Meet Friends board member Jo Winzenread

posted in: Meet a Friend

What are your earliest memories of reading and books?FAL Board Member Jo Winzenread

Our local library in our small Georgia town had a summer reading program every year. By the time I was 7 or 8, I had read all of the children’s books available. But when I tried to check out adult books, I was denied permission to do so! I also remember being punished when I was in second grade for reading our school book ahead. I did it anyway, but didn’t tell my teacher.

Do you enjoy “actual” books? Ebooks?

I read both. I much prefer “actual” books, but when I travel, it is really great to have several books on an e-reader.

What are you reading these days?

The Gentleman in Moscow, by Amor Towles, Prairie Fires: The American Dreams of Laura Ingalls Wilder by Caroline Fraser. I am also reading several international mysteries.
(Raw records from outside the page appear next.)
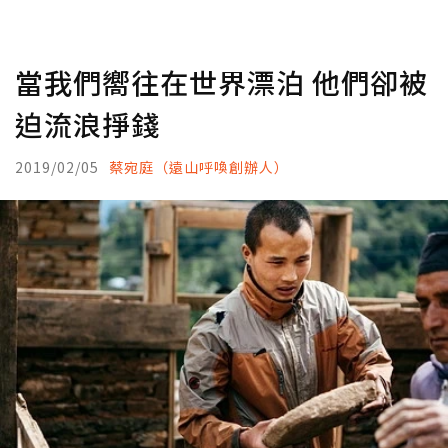
當我們嚮往在世界漂泊 他們卻被
迫流浪掙錢
2019/02/05
蔡宛庭（遠山呼喚創辦人）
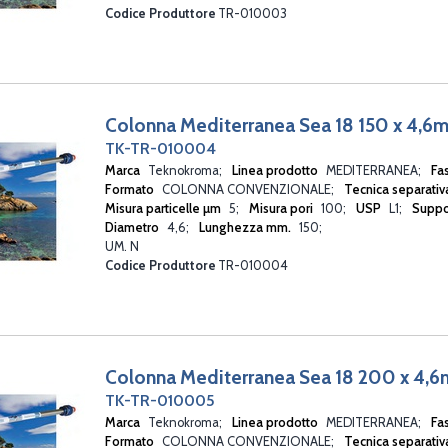
Codice Produttore
TR-010003
Colonna Mediterranea Sea 18 150 x 4,
TK-TR-010004
Marca
Teknokroma
Linea prodotto
MEDITERRANEA
Fa
Formato
COLONNA CONVENZIONALE
Tecnica separati
Misura particelle µm
5
Misura pori
100
USP
L1
Suppo
Diametro
4,6
Lunghezza mm.
150
UM. N
Codice Produttore
TR-010004
Colonna Mediterranea Sea 18 200 x 4,
TK-TR-010005
Marca
Teknokroma
Linea prodotto
MEDITERRANEA
Fa
Formato
COLONNA CONVENZIONALE
Tecnica separati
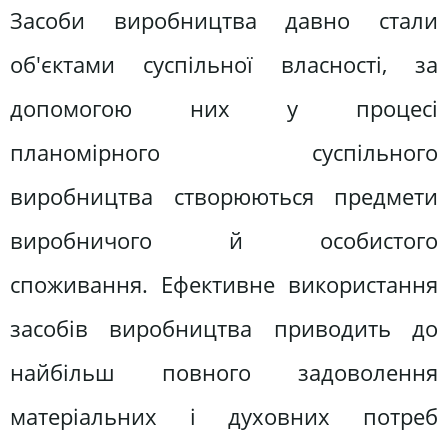
Засоби виробництва давно стали
об'єктами суспільної власності, за
допомогою них у процесі
планомірного суспільного
виробництва створюються предмети
виробничого й особистого
споживання. Ефективне використання
засобів виробництва приводить до
найбільш повного задоволення
матеріальних і духовних потреб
You are hosting a literary dinner party in your favorite Alameda restaurant. Which authors (alive, dead or imaginary) would you invite and why?
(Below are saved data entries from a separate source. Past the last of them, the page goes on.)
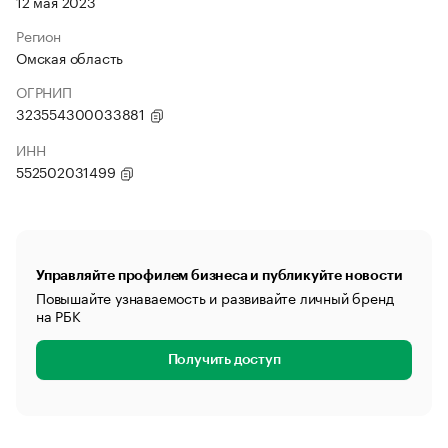
12 мая 2023
Регион
Омская область
ОГРНИП
323554300033881
ИНН
552502031499
Управляйте профилем бизнеса и публикуйте новости
Повышайте узнаваемость и развивайте личный бренд
на РБК
Получить доступ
Wouldn’t it be fun to sit down and chat with Mark Twain and Theodore Roosevelt? They would be lively conversationalists, talk about the wild west, conservation, and the Rough Riders. We’d have to go to a meat-serving restaurant, like Tommy’s Joynt in San Francisco and have bison burgers.
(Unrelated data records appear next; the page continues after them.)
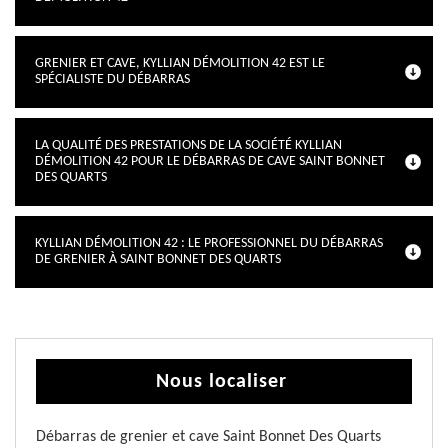
GRENIER ET CAVE, KYLLIAN DÉMOLITION 42 EST LE
SPÉCIALISTE DU DÉBARRAS
LA QUALITÉ DES PRESTATIONS DE LA SOCIÉTÉ KYLLIAN
DÉMOLITION 42 POUR LE DÉBARRAS DE CAVE SAINT BONNET
DES QUARTS
KYLLIAN DÉMOLITION 42 : LE PROFESSIONNEL DU DÉBARRAS
DE GRENIER À SAINT BONNET DES QUARTS
Nous localiser
Débarras de grenier et cave Saint Bonnet Des Quarts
Tell us a bit about your personal involvement with the Friends, the Free Library Foundation…

I’ve been a member of the Friends for at least 10 years, with Honora Murphy, Eleanor Stalman, Carol Smart, and others in the community who wanted a new library. I was a member of the friends before it combined with the Free Library Foundation.

What are your hopes for the future of the Alameda Free Library?

I’m hoping it will continue to expand and provide even more community outreach programs to the people in Alameda.  The library provides great programs and they need to be publicized even more than they are. I love the fact that the Alameda Free Library supports a couple of little libraries and have story-book walks in the parks. There are also story hours for children in several languages.